The battle came a little more than a day after President Donald Trump announced the U.S. would withdraw from the 2015 Iran nuclear deal, a move backed by Israel and several Arab countries in the region. Some international observers worried the decision would exacerbate Israeli-Iranian tensions in Syria, though it is not clear what, if any, role it played in sparking Thursday’s confrontation.

Uncertainly over the Iran deal notwithstanding, it was clear the initial rocket attack and resulting IDF response pushed the conflict in Syria to a “new phase,” as Israeli Defense Minister Avigdor Lieberman said Thursday at a security conference. Israel has already acknowledged launching more than 100 airstrikes in Syria since that country’s civil war broke out in 2011. But in recent weeks, Israel has moved into an open proxy conflict with Iran, striking Syrian military installations and killing some Iranian troops deployed there.

“Israel-Iran tensions have been escalating in Syria weeks now and we may very well get to a boiling point,” Georgetown University international relations professor Arian Tabatabai wrote Wednesday. “This would only exacerbate the already disastrous situation in Syria and open another front between two regional powers.”

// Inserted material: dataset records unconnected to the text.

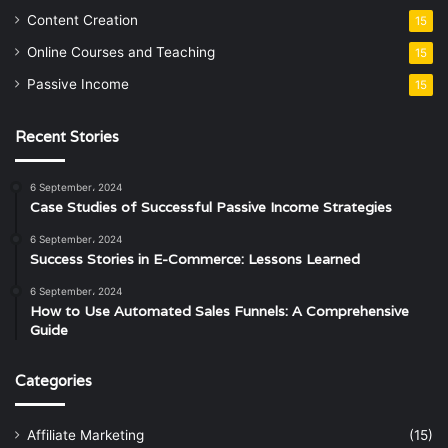
Content Creation
15
Online Courses and Teaching
15
Passive Income
15
Recent Stories
6 September، 2024
Case Studies of Successful Passive Income Strategies
6 September، 2024
Success Stories in E-Commerce: Lessons Learned
6 September، 2024
How to Use Automated Sales Funnels: A Comprehensive
Guide
Categories
Affiliate Marketing
(15)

The most recent battle kicked off late Wednesday, when a salvo of about 20 rockets was launched at IDF positions in the Golan Heights, formerly Syrian territory captured by Israel in the 1967 Six Day War. Israel said Iranian Quds Forces had fired the rockets, which set off air raid sirens across the Golan Heights.

Four of the rockets were intercepted, while the rest fell short of their intended targets, according to IDF spokesman Lt. Col. Jonathan Conricus. The barrage is thought to be the first time in decades that sustained rocket fire has targeted Israeli troops in the Golan.

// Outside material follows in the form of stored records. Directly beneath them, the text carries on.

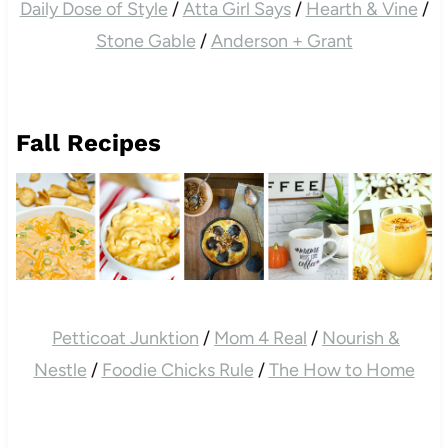
Daily Dose of Style
/
Atta Girl Says
/
Hearth & Vine
/
Stone Gable
/
Anderson + Grant
Fall Recipes
Petticoat Junktion
/
Mom 4 Real
/
Nourish &
Nestle
/
Foodie Chicks Rule
/
The How to Home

Israel hit back with a massive response that included fighter planes and ground-launched ballistic missiles. The IDF did not reveal the scope of the response, but Russian military observers stationed in Syria said 28 Israeli jets were involved and more than 70 missiles were fired, the AP reported.

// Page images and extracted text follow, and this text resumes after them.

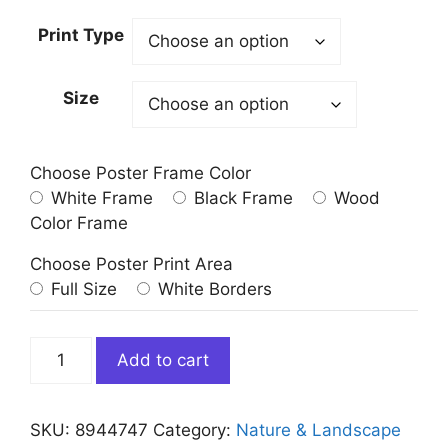
Print Type
Size
Choose Poster Frame Color
White Frame
Black Frame
Wood
Color Frame
Choose Poster Print Area
Full Size
White Borders
Green
Add to cart
Aurora
Northern
Lights
SKU:
8944747
Category:
Nature & Landscape
quantity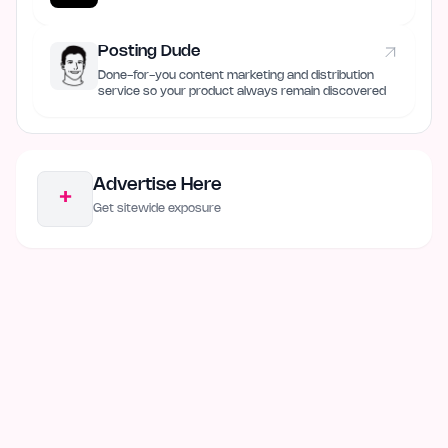
Posting Dude
Done-for-you content marketing and distribution
service so your product always remain discovered
Advertise Here
+
Get sitewide exposure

“We, of course, struck almost all the Iranian infrastructure in Syria, and they need to remember this arrogance of theirs,” Lieberman said of the assault. “If we get rain, they’ll get a flood. I hope that we ended this chapter and that everyone understood.”

In the aftermath of the battle, European leaders called on both Israel and Iran to de-escalate the proxy battle in Syria.

“We know that we face an extremely complicated situation here,” German Chancellor Angela Merkel said Thursday, according to the AP. “The escalation of the last few hours shows it is truly a matter of war and peace, and I can only call on all involved to exercise restraint.”

Washington offered a less neutral take on the situation, saying Iran “bears full responsibility” for provoking the Israeli assault on Syria.

“The United States condemns the Iranian regime’s provocative rocket attacks from Syria against Israeli citizens, and we strongly support Israel’s right to act in self-defense,” White House Press Secretary Sarah Sanders said in a statement. “The Iranian regime’s deployment into Syria of offensive rocket and missile systems aimed at Israel is an unacceptable and highly dangerous development for the entire Middle East.”